Font Size
Line Height

Page 31 of Never Been Witched (Starfall Point #3)

Kissing him, she hooked her legs around Collin’s hips, enjoying her taste on his lips as he fumbled with a square foil packet he’d snagged from his wallet.

After protecting them both, his hard length notched against her in the best way.

He wasn’t even inside her and he was nudging against just the right spots.

She scratched his back, making his hips buck.

He licked the hollow of her throat, spread her knees, and drove home.

She shrieked with relief and clapped her hand over her mouth.

She’d always had to be so quiet with Clark.

Her bedroom at the shop butted right against another apartment over the row of Main Street businesses. And her neighbor was a busybody.

“They soundproofed in the nineties,” he muttered against her lips. “Be as loud as you want.”

She threw her head back and cried, “Yes!”

***

Alice awoke to clanging and cursing on the stairs. She inhaled sharply, sitting up. The other side of her bed was empty, but Collin had been there just a few minutes ago. Wait, how long had she been out?

Collin nudged the bedroom door open. He’d gone downstairs to fetch their dinner trays, and he was obviously not used to carrying heavy objects in the dark.

“It might be a little cold,” he said.

“Doesn’t matter.
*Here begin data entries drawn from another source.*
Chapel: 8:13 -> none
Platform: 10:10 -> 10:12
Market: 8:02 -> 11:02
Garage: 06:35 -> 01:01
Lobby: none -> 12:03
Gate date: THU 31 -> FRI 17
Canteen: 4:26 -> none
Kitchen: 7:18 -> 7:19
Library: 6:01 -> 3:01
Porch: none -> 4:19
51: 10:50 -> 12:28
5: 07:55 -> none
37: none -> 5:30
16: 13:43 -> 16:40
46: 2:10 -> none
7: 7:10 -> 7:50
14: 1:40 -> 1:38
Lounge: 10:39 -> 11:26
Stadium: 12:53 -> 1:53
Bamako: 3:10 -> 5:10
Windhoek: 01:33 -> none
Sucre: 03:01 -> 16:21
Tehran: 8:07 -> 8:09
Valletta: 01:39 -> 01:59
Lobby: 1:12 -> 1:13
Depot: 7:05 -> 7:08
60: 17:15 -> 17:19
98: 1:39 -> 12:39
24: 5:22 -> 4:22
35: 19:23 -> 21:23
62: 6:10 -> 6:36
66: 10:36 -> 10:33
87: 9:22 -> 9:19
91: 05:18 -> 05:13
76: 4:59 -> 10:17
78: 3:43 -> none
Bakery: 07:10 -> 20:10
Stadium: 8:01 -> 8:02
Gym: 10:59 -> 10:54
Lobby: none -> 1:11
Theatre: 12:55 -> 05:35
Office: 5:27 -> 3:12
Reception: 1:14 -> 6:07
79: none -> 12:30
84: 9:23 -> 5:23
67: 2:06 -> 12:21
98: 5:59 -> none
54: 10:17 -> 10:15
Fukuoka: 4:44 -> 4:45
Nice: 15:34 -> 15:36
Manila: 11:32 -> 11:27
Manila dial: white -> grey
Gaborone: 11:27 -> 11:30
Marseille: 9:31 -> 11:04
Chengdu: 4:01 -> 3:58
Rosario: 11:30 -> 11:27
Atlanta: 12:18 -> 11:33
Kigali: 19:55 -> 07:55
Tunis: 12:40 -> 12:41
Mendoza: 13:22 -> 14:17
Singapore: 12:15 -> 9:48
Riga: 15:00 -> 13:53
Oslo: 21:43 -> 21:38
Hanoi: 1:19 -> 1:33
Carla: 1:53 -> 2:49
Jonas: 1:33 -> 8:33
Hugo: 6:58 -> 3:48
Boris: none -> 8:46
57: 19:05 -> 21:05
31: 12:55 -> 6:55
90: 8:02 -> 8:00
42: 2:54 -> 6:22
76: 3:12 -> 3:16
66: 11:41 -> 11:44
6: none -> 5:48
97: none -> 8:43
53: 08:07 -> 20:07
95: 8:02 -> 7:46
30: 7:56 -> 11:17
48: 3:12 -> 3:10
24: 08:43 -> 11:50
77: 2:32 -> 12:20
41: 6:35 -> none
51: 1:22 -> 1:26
I’m starving,” she told him, tucking the sheet over her bare chest. With a dramatic flourish, Collin set the tray across her lap. He whisked the silver dome off her tray and handed her a little ramekin filled with rainbow sprinkles.

“You didn’t.” She burst out laughing.

“No, it’s just a club, extra bacon, and chips,” he said. “I can ask the kitchen for something hot, if you need something more substantial.”

She pulled him closer by the waistband of his pants and kissed him. “It’s perfect.”

He shimmied out of his clothes, tossing them aside and sliding under the sheets.

He situated his own tray over his legs and pulled blankets around them.

They ate in companionable silence. When they were done, she let him curl around her, marveling at the sheer size of him.

She felt so small in comparison to the length of his body, but…

somehow, still safe. That felt like a rare and lovely thing.

“I know this probably wasn’t a good idea, considering that you’re technically my employee and I plan on offering you future employment,” he told her, tucking his chin over her shoulder. “But I’m not sorry.”

She slipped her hands over his. “Me either. What was the future employment?”

“Coordinating historical and educational events for the hotel,” he murmured.

“It would be an employment alternative, but it’s not just to get you out from under your grandparents’ thumb.

That’s just a side benefit. You’re also the most qualified person on the island.

But I’m going to have Julie talk to you about the details, to at least reduce the overall power-dynamic problem a little bit. ”

“That seems more appropriate,” she agreed.

“You were pretty upset earlier,” he noted. “And if I’m going to help you fix whatever it is, I’m going to need some details.”

Alice took a deep breath. “I’ve betrayed my friends. And I think I’m going to lose them.”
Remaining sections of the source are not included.